■ EXERCISE DETAILS
Give the lines below again, exactly as they stand, and leave out the images.

■ THE RECORDS

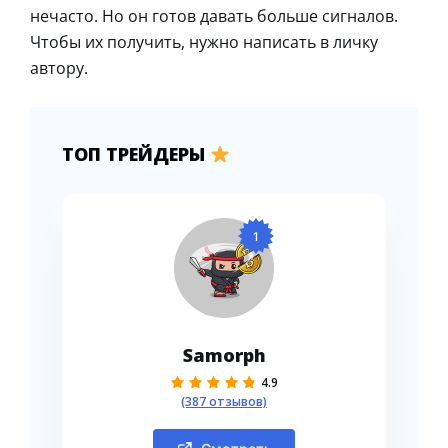
нечасто. Но он готов давать больше сигналов.
Чтобы их получить, нужно написать в личку
автору.
ТОП ТРЕЙДЕРЫ
1
Samorph
4.9
(387 отзывов)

■ RESULT OF THIS EXERCISE
нечасто. Но он готов давать больше сигналов.
Чтобы их получить, нужно написать в личку
автору.
ТОП ТРЕЙДЕРЫ
1
Samorph
4.9
(387 отзывов)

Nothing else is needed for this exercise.